Kim Fisher ist eine bekannte deutsche Sängerin und Fernsehmoderatorin. Sie wurde am 17. April 1969 in Ost-Berlin geboren und ist vor allem durch ihre Moderation verschiedener Talkshows, wie beispielsweise „Riverboat“, einem breiten Publikum bekannt.
Seit wann moderiert Kim Fisher die Sendung „Riverboat“?
Kim Fisher moderiert die MDR-Talkshow „Riverboat“ seit dem Jahr 2014. Sie bildet zusammen mit wechselnden Co-Moderatoren ein Moderationsteam und führt durch die Sendung, die für ihre interessanten Gespräche bekannt ist.
Warum war Kim Fisher in der letzten „Riverboat“-Sendung so emotional?
Kim Fisher war in der „Riverboat“-Sendung vom 27. Februar 2026 sehr emotional, da sie live im TV Abschied von ihrem langjährigen Kollegen Dirk Ebert nehmen musste. Ebert, der als Autor die Sendung maßgeblich mitgestaltete, war überraschend verstorben. (Lesen Sie auch: Flüge nach Thailand betroffen: Auswirkungen)
Was hat Dirk Ebert für die Sendung „Riverboat“ bedeutet?
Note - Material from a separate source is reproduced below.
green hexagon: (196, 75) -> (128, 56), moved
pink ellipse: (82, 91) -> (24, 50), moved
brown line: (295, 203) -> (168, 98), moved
Dirk Ebert war ein wichtiger Autor und Mitarbeiter der Sendung „Riverboat“. Er führte Vorgespräche mit den Gästen und war maßgeblich an der inhaltlichen Planung der Show beteiligt. Seine Arbeit trug wesentlich zum Erfolg der Sendung bei.
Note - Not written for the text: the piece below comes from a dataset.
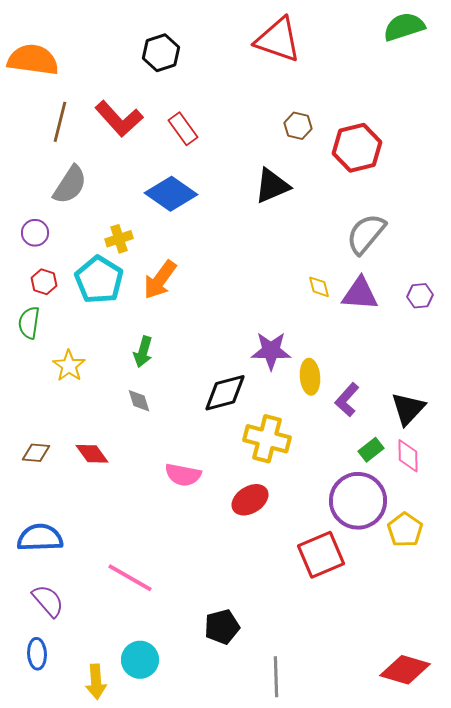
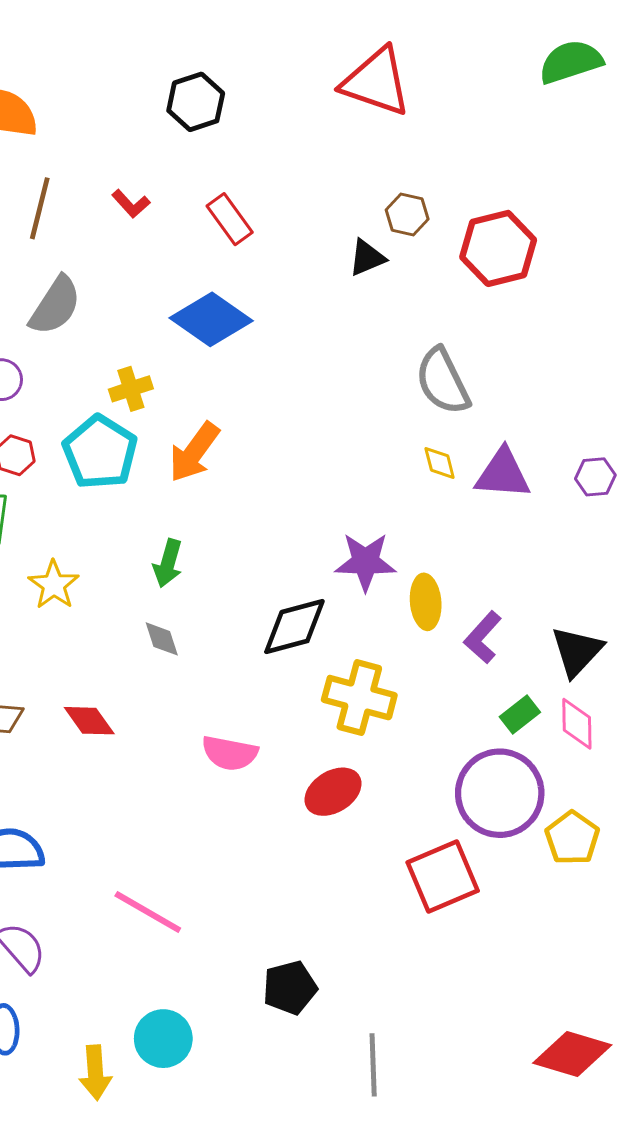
red L-shape: (119, 119) -> (131, 204), size x0.5
black triangle: (272, 186) -> (367, 258), moved, size x0.7
gray semicircle: (366, 234) -> (443, 381), moved, turned -66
Wie reagierten die Zuschauer auf Kim Fishers Abschiednahme?
Die Zuschauer reagierten mit großer Anteilnahme auf Kim Fishers emotionale Abschiednahme von Dirk Ebert. Viele Menschen äußerten in den sozialen Medien ihr Mitgefühl und lobten Fisher für ihre Stärke und Ehrlichkeit in dieser schwierigen Situation.
Eine Übersicht über die Sendetermine des „Riverboat“ bietet die MDR-Webseite.